I explained the first six types in the following articles: 





In the following paragraphs, I will explain Where and how to distribute each load outlets in a dwelling building as per NEC code.


You can review the following articles for more information:







7- Heating and air conditioning loads




Definitions:
A heat pump (see below image) is a device that acts as an air conditioner in the summer and as a heater in the winter. Heat pumps look and function exactly like an air conditioner except it has a reversible cycle.

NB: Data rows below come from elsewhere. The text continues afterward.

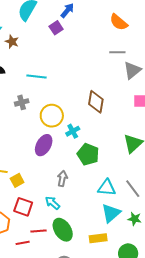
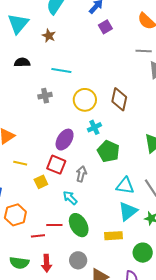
purple square: (56, 28) -> (105, 27), moved
brown star: (12, 42) -> (49, 36), moved
yellow circle: (52, 116) -> (85, 100), moved
yellow square: (17, 180) -> (41, 182), moved
red square: (23, 207) -> (56, 165), moved

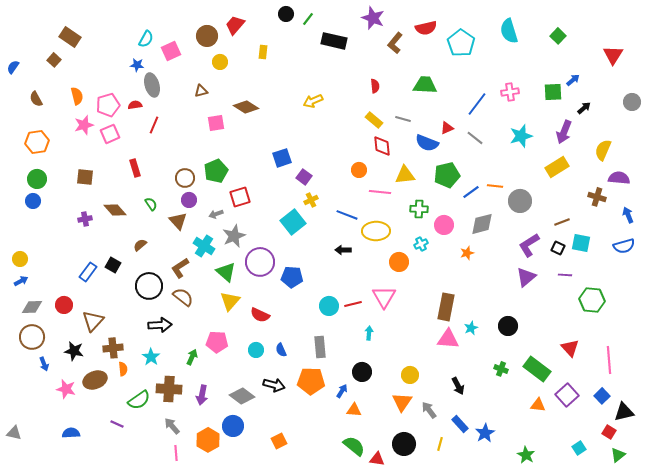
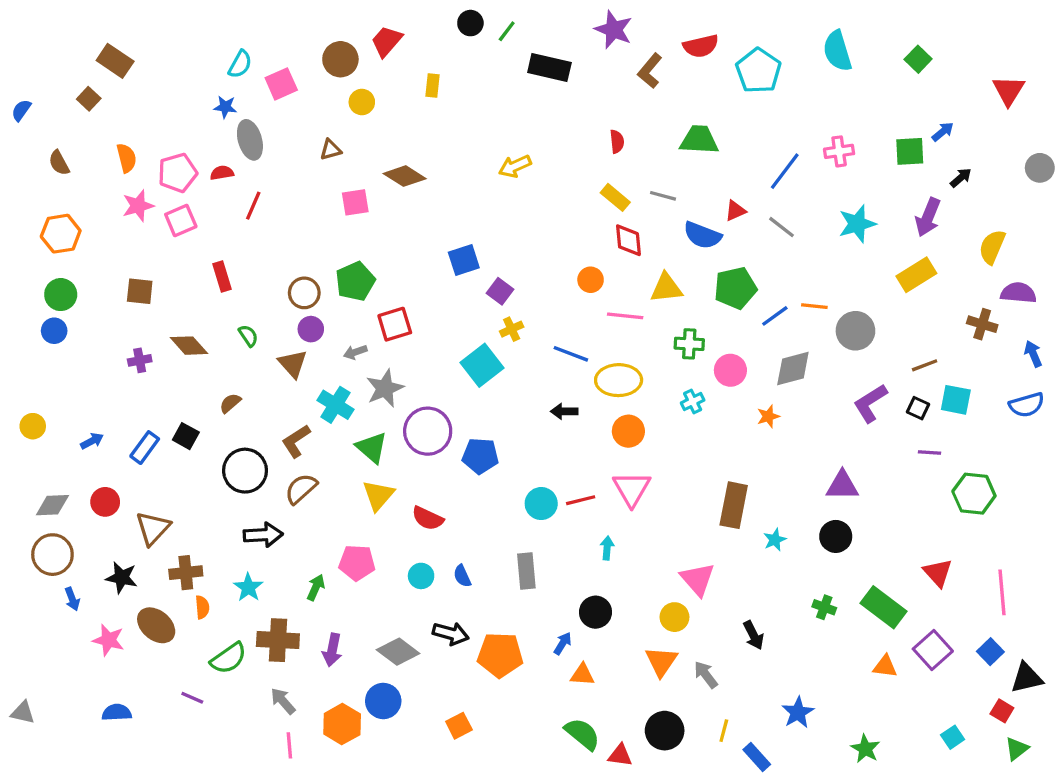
orange circle: (399, 262) -> (628, 431), moved
purple triangle: (526, 277) -> (842, 485), moved, turned 40
blue arrow: (21, 281) -> (92, 441), moved
brown semicircle: (183, 297) -> (301, 489), turned -80
pink triangle: (448, 339) -> (698, 579), moved, turned 45
brown ellipse: (95, 380) -> (156, 625), turned 60
orange pentagon: (311, 381) -> (500, 655), moved
blue rectangle: (460, 424) -> (757, 757), moved

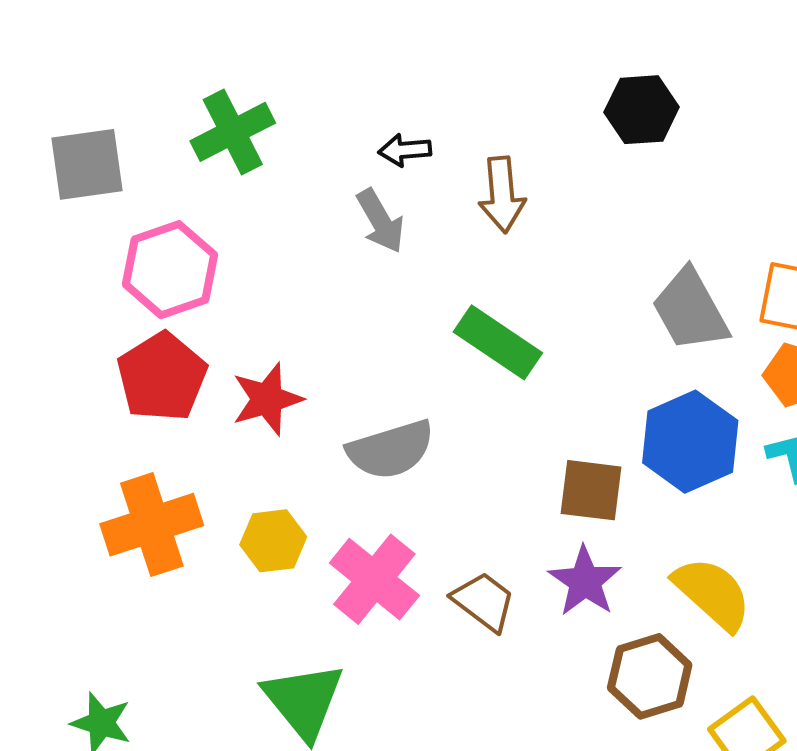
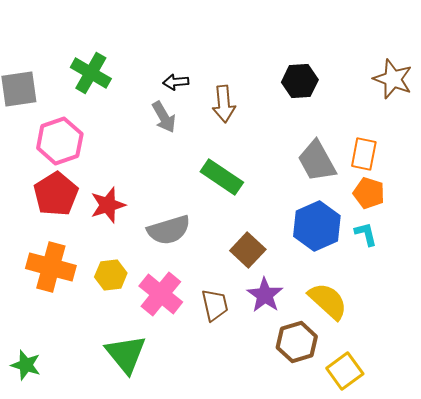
black hexagon: (642, 110) -> (300, 81), moved
green cross: (233, 132) -> (91, 73), turned -33
brown square: (591, 490) -> (248, 250), moved, turned 36
orange cross: (152, 525) -> (51, 267), turned 33
brown trapezoid: (484, 601) -> (215, 305), turned 40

7.1 Applied NEC Rules for Heating and air conditioning loads



There are many NEC rules that control the Heating and air conditioning loads including:


  • 220.50 Motors 
  • 220.51 Fixed Electric Space Heating 
  • 220.60 Noncoincident Loads 
  • 220.82(C) Heating and air conditioning loads in Dwelling Unit 
  • 220.83 Existing Dwelling Unit 
  • 220.85 two family dwelling 
  • 430.24 Several Motors or a Motor(s) and other Load(s)
  • 440.3 Other Articles 
  • 440.6 Ampacity and Rating 




7.2 Calculation of Heating and air conditioning loads



A- For feeder and service calculation purposes




Important!!!
Most service load calculations will include heating and/or air conditioning equipment, but not all feeder load calculations will include these types of loads. If the feeder will not supply power to heating and air conditioning equipment, calculate just the general loads on this feeder. If a service will not supply heating equipment calculate only the service for air condition only. If a service will not supply power to heating and air conditioning equipment, ignore this load in service load calculation.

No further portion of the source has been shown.